Byte Type: Supporting Raw Data Copies in the LLVM IR
a day ago
- #Memory Management
- #LLVM
- #Compiler Optimization
- The project aimed to add a new byte type to LLVM IR to represent raw memory values, enabling native implementation of memory-related intrinsics like memcpy, memmove, and memcmp.
- The byte type addresses two core problems: integers not tracking pointer provenance and spreading poison values when loading memory through integer types.
- Pointer provenance is crucial for alias analysis, and the byte type ensures that loading pointers retains their provenance, unlike integer types which discard it.
- The byte type provides bit-level poison representation, allowing individual poison bits to be tracked, unlike integer types which taint the entire value if any poison bit is present.
- Implementation included porting a previous GSoC prototype, adapting it for opaque pointers, and refining the proposal iteratively as challenges emerged.
- The byte type is a first-class single-value type with the same size and alignment as equivalent integer types, capable of representing both pointer and non-pointer values.
- New instructions like bytecast were introduced to reinterpret byte values as other primitive types, with options to allow or disallow type punning.

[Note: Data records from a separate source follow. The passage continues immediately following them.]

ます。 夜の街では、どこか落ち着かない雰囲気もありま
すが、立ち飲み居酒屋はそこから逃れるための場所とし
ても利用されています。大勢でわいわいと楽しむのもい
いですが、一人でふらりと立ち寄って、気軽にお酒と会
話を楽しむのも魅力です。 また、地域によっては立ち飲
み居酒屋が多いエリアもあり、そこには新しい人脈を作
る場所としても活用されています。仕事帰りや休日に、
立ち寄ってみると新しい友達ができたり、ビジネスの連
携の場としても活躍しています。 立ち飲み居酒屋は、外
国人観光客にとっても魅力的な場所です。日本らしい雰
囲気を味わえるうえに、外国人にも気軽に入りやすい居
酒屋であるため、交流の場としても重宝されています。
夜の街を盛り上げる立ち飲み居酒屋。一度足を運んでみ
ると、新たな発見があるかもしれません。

- Optimizations such as memcmp lowering, load widening, and value coercion were reworked to use the byte type, fixing previously unsound transformations.
- Clang was modified to lower C/C++ raw memory access types (char, signed char, unsigned char, std::byte) to the byte type, updating code generation to handle these changes.
- Benchmarks showed minimal performance impact, with minor changes in compile time, object size, and run-time performance across various applications.
- Future work includes addressing remaining failing Clang regression tests, extending support to other architectures, and documenting the byte type in the Language Reference.
- The project concluded successfully, solving a long-standing LLVM problem with minimal performance overhead and enabling safer, more accurate memory optimizations.